The islet encapsulation material, is made of a biocompatible material from alginate. The insulin producing cells are placed into the encapsulation with exosomes. These insulin producing cells are continuously supplied with adequate nutrients and oxygen to remain viable. For this reason, the device is surgically implanted subcutaneously for a period of time prior to being “loaded” with insulin-producing cells. During this period, new tissue, including vascular structures, grow into the device, thereby delivering the nutrients and oxygen required to sustain the transplanted cells, potentially for months or years.
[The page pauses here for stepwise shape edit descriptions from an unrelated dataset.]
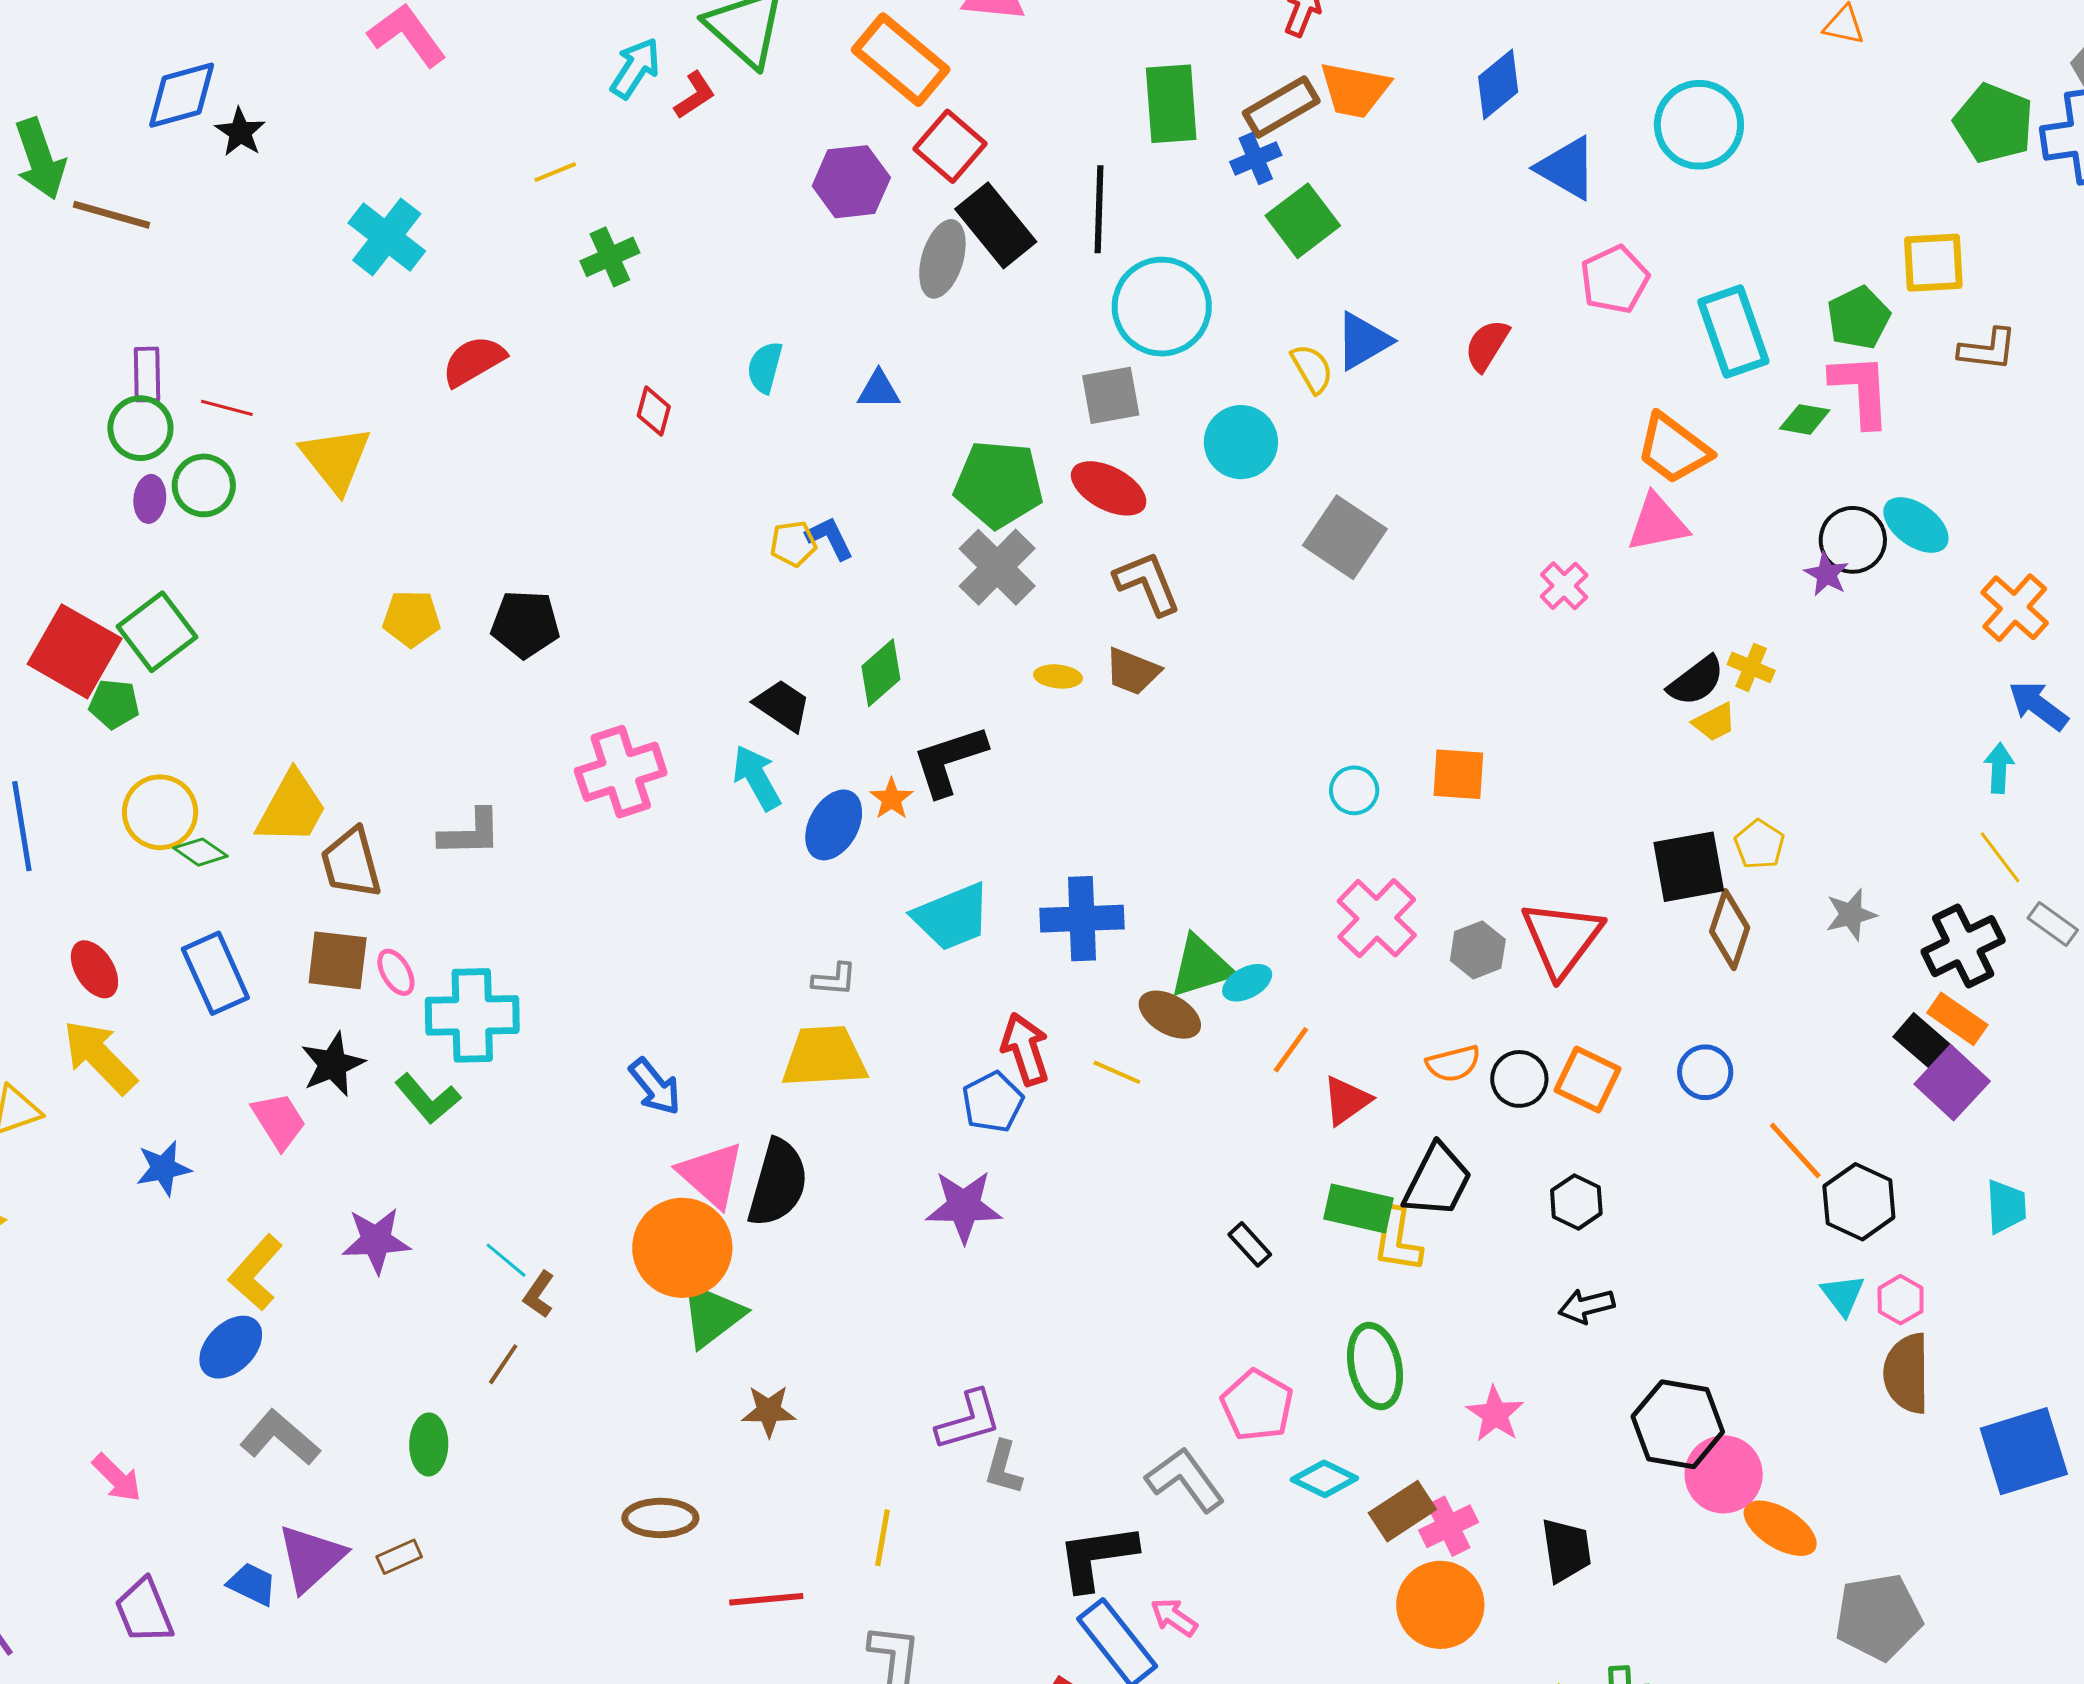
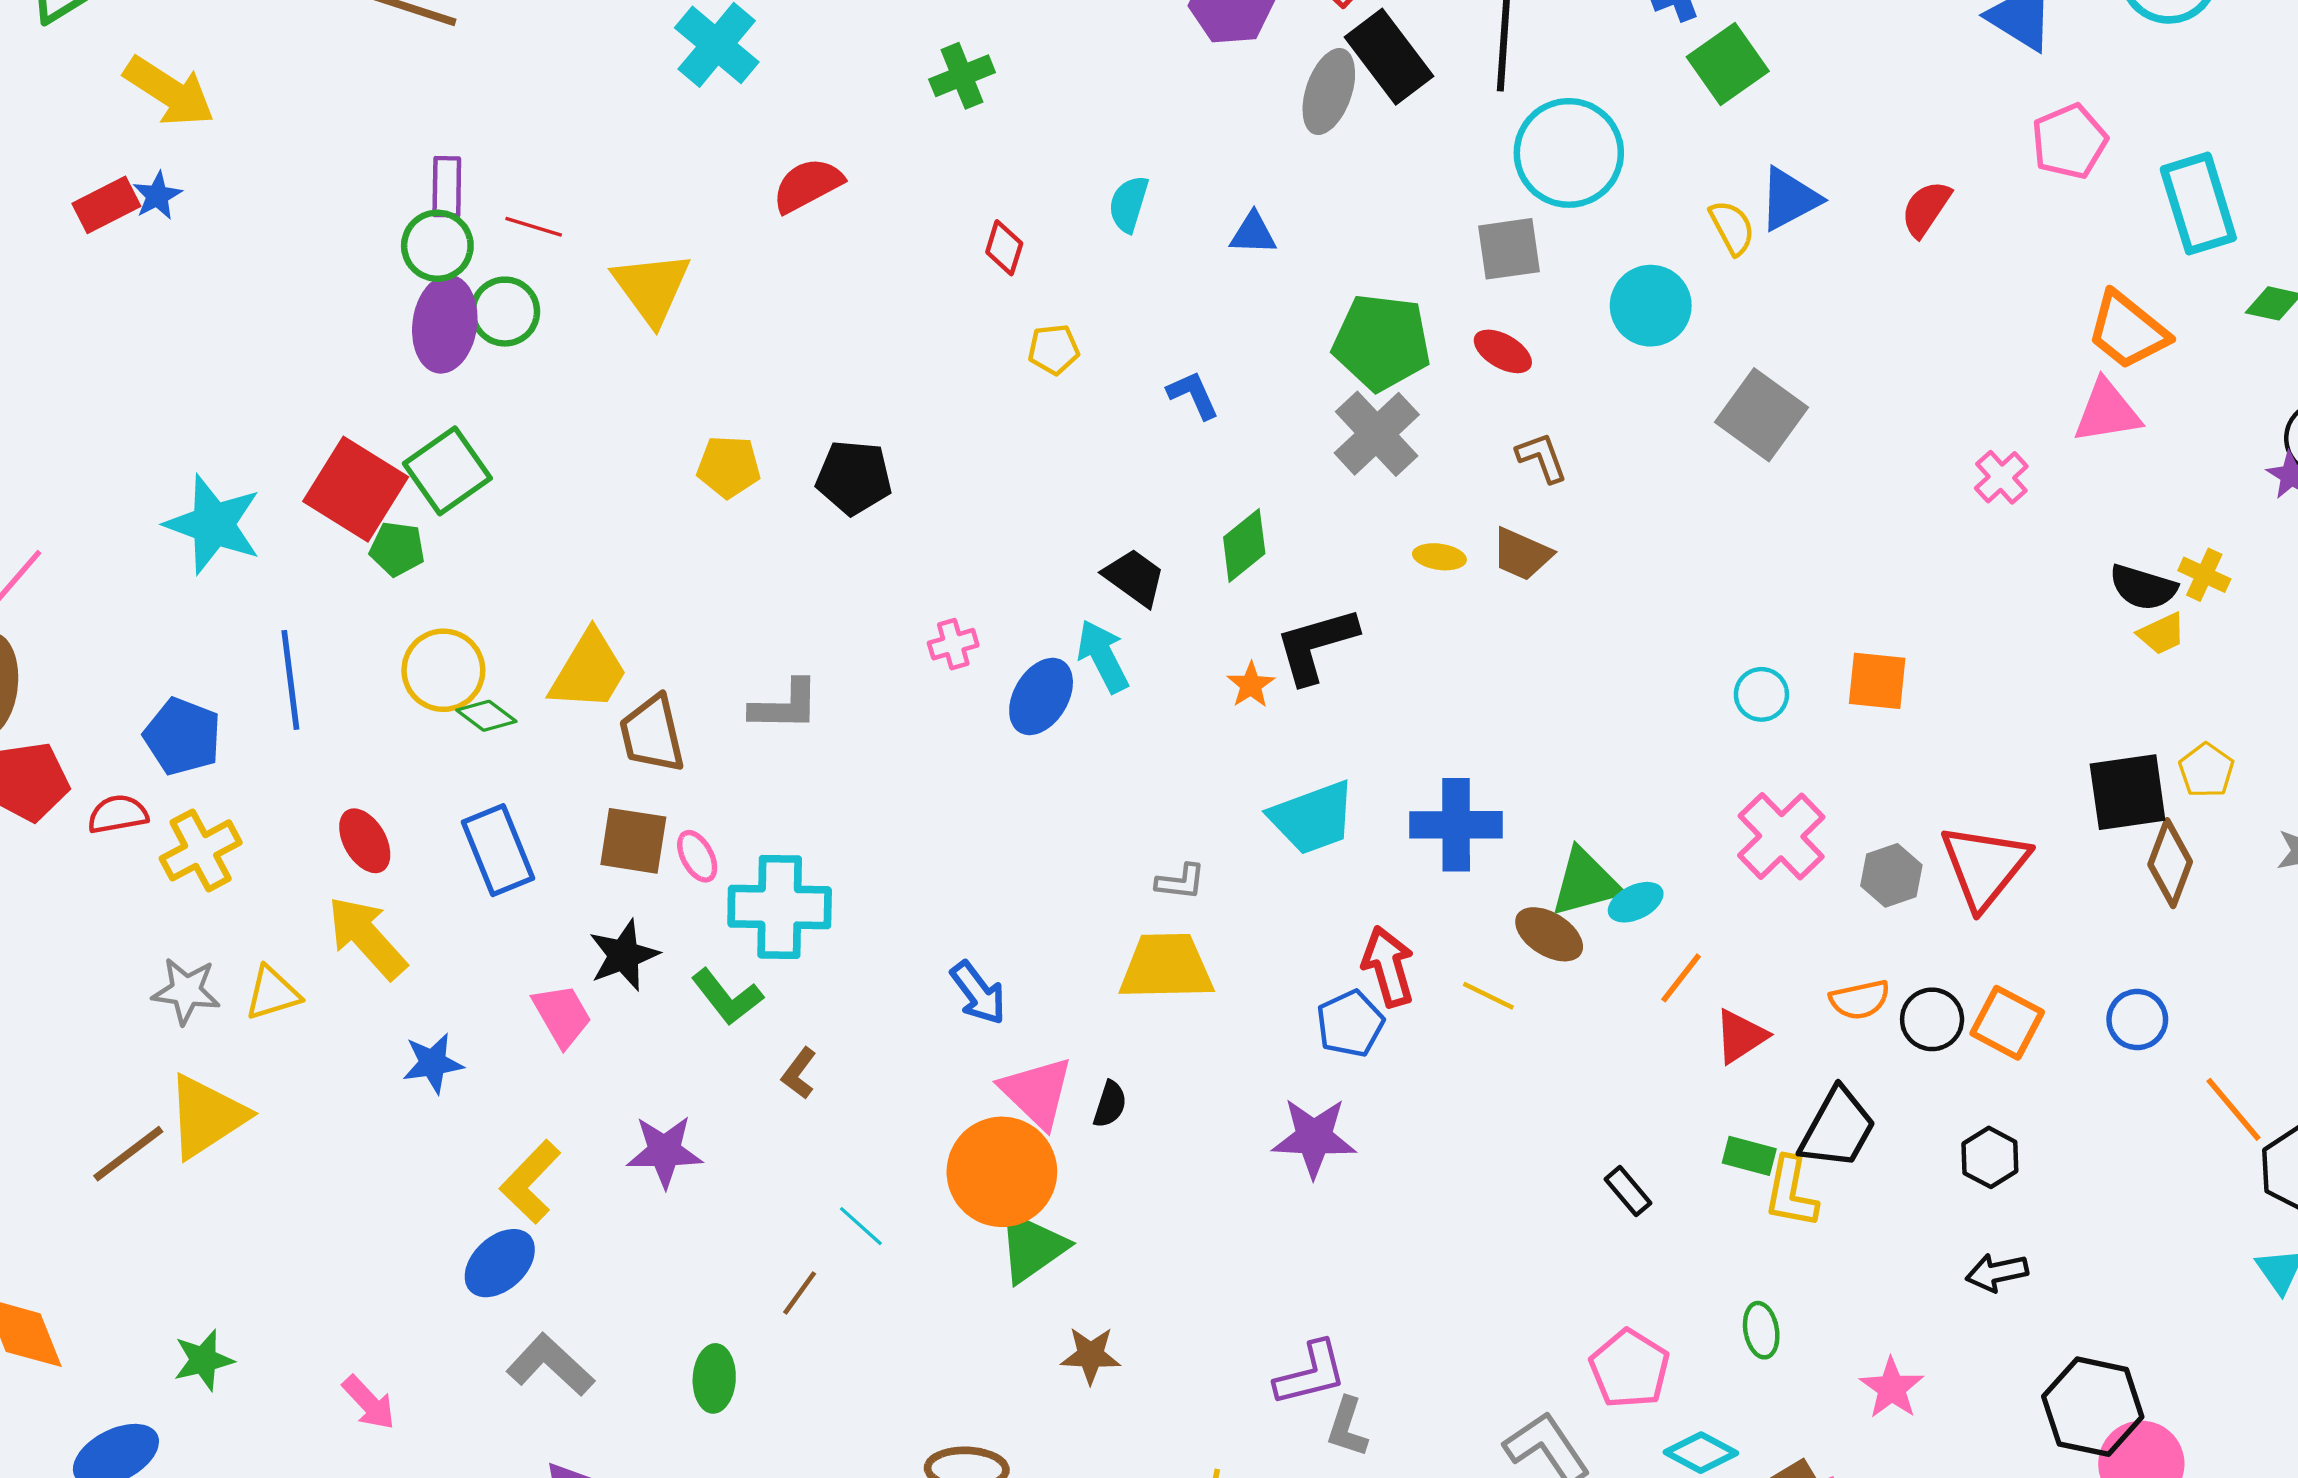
red ellipse: (1109, 488) -> (1503, 351), size x0.7
purple ellipse: (150, 499) -> (445, 324), size x1.8
yellow pentagon: (793, 544) -> (1054, 349), moved
brown L-shape: (1147, 583) -> (1542, 458), size x0.7
black semicircle: (1696, 681) -> (2143, 587), turned 52
pink cross: (621, 772) -> (953, 644), size x0.5
blue ellipse: (834, 825) -> (1041, 696), moved
black semicircle: (778, 1183) -> (1110, 1104), size x0.5
green rectangle: (1358, 1209) -> (1749, 1156), size x0.7
cyan line: (506, 1260) -> (861, 1226), moved
brown L-shape: (539, 1294) -> (799, 1073), moved
green ellipse: (1375, 1366) -> (1761, 1330), size x0.6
Work by XOStem scientists demonstrated exosomes can be of significant benefit in enhancing this process, as well playing important roles in combating inflammation and immunologic attack of transplanted insulin-producing cells.
The insulin producing cells will be human or xenograft islets from swine, immunologically isolated from attack with a proprietary hydrogel protective barrier. Other possible candidate insulin-producing cells include mesenchymal stem cells induced to produce insulin, and even to clump into what is termed “organoids”, morphologically similar to how cells exist as clusters within islets in the pancreas.